Speaker pro tempore of the Washington House of Representatives
- In office January 9, 1961 – January 14, 1963
- Preceded by: Julia Butler Hansen
- Succeeded by: Ella Wintler

Member of the Washington House of Representatives from the 34th district
- In office January 10, 1949 – January 14, 1963 Serving with Max Wedekind (1949–1953; 1955–1963) Charles A. Richey (1953–1955)
- Preceded by: Charles A. Richey Max Wedekind
- Succeeded by: Robert D. Eberle Max Wedekind
- In office January 11, 1943 – January 8, 1945 Serving with H. D. Hall
- Preceded by: Howard Doherty H. D. Hall
- Succeeded by: H. D. Hall Max Wedekind

Personal details
- Born: 1900 Pierre, South Dakota, U.S.
- Died: January 10, 1964 (aged 63–64) Mexico City, Mexico
- Party: Democratic
- Education: Normal school (graduate)
- Occupation: Teacher

= Jeanette Testu =

Washington State politician

Jeanette Testu (1900 – January 10, 1964) was an American politician who served eight terms in the Washington House of Representatives between 1943 and 1963. In her last term, she served as Speaker Pro Tempore. She represented Washington's 34th legislative district as a Democrat. She served on numerous committees in her time in the legislature, including terms as chair of the Transportation Committee (1949–1951), Colleges and Universities Committee (1951–1953), and Memorials Committee (1953–1955).
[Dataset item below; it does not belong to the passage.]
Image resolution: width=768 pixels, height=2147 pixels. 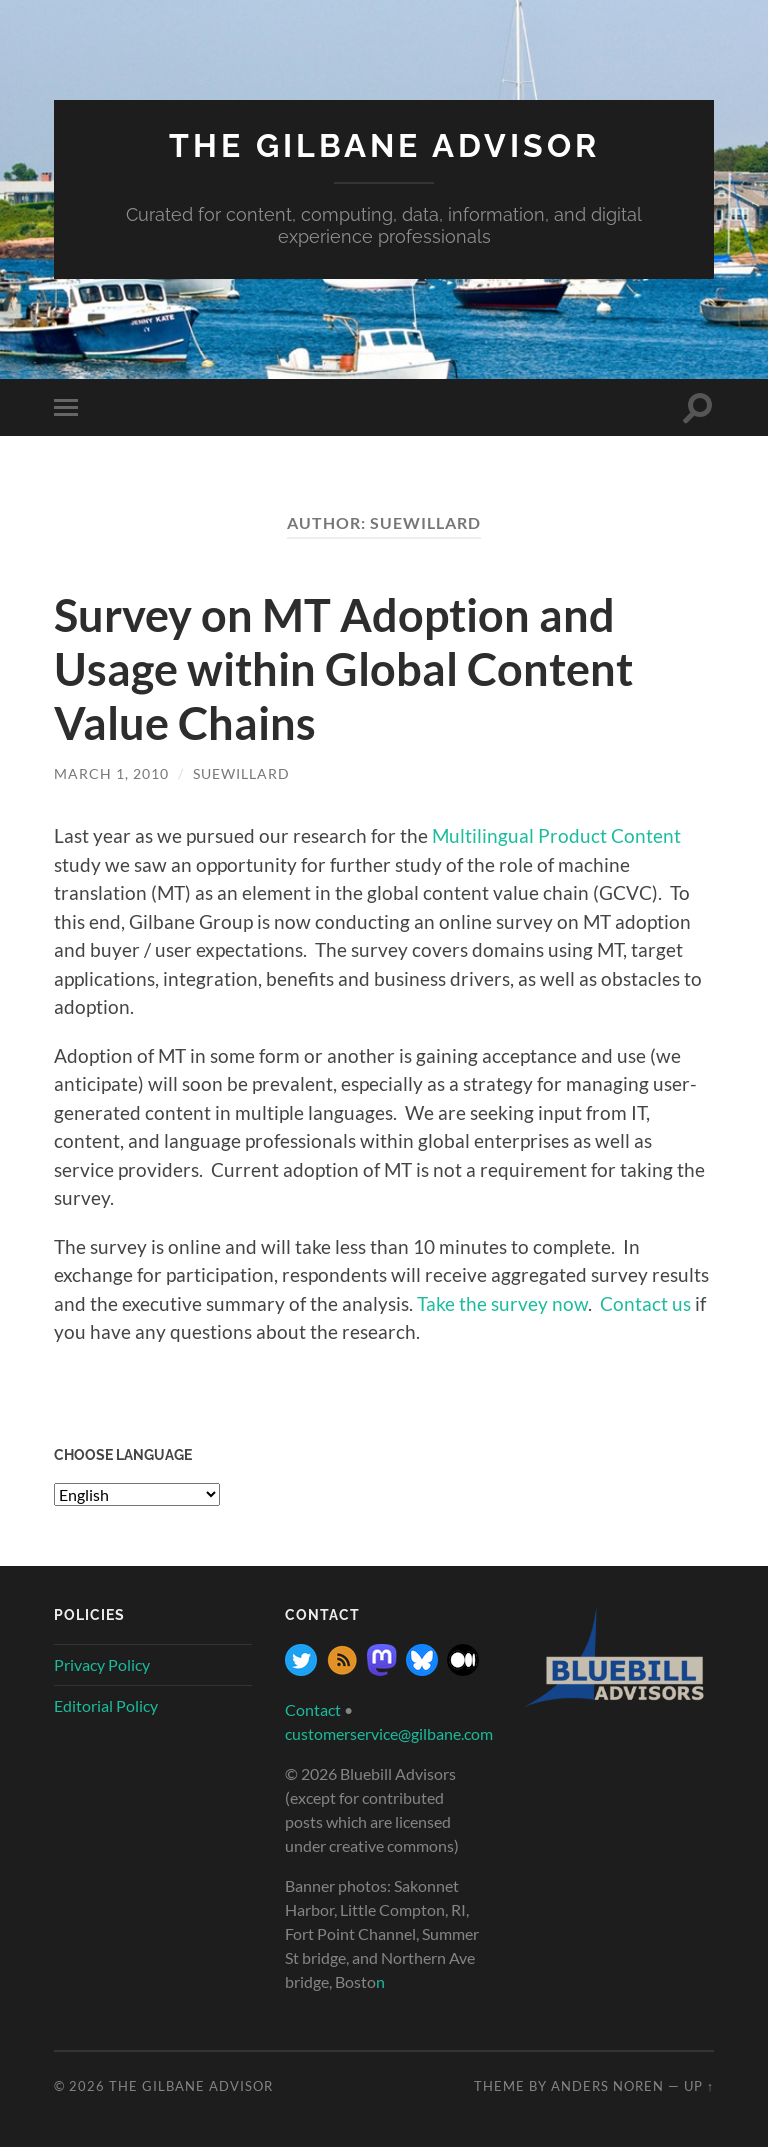 I want to click on [Select Language], so click(x=137, y=1494).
==Beyond the legislature==
Testu married in 1920 and had three children. She ran unsuccessfully for Seattle City Council in 1944 and 1954, served as a Deputy Sheriff of King County from 1957 to 1960, and was a Democratic National Committeewoman. She also served on the World's Fair Commission starting when it was expanded in 1961, where she was the only woman.

She was affiliated with numerous organizations, including the American Legion, Business and Professional Women, Eagles, Elks, and Supreme Emblem Club, as well as a community service role with the YMCA. In 1961, the State Federation of Democratic Women's Clubs named here Woman of the Year.